> _PROBLEM DETAILS_
Copy every line from the records below that holds the word "alebo".

Page-level text extractions:
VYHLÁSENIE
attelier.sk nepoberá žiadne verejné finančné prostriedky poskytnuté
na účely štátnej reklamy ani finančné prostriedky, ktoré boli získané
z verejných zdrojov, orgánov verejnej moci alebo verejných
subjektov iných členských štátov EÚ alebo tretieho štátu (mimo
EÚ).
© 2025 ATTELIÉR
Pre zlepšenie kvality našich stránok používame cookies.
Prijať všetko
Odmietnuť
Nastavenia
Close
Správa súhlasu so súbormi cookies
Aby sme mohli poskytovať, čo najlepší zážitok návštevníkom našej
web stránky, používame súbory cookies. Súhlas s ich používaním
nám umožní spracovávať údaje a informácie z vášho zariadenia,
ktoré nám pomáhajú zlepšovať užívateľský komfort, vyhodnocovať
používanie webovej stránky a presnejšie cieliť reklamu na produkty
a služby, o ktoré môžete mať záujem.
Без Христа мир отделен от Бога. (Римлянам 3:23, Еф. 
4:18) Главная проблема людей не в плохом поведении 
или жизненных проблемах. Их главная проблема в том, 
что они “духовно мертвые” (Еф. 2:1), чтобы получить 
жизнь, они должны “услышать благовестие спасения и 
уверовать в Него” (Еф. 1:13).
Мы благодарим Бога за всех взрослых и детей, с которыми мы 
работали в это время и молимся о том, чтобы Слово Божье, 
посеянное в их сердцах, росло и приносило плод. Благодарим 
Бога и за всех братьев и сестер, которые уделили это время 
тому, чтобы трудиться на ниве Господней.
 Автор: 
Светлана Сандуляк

* * *

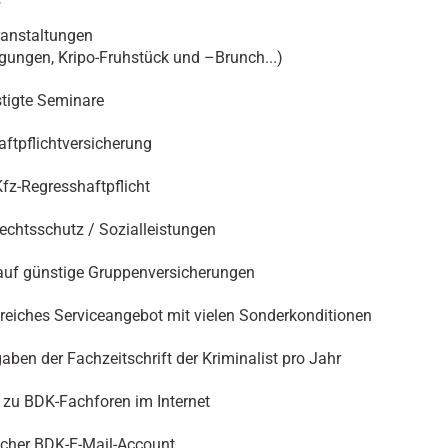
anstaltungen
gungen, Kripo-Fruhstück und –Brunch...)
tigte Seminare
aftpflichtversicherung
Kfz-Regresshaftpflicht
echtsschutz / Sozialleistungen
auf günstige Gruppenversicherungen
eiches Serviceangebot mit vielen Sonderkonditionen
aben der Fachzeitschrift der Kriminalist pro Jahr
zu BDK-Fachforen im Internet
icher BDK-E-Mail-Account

> _ANSWER TO THIS EXERCISE_
z verejných zdrojov, orgánov verejnej moci alebo verejných
subjektov iných členských štátov EÚ alebo tretieho štátu (mimo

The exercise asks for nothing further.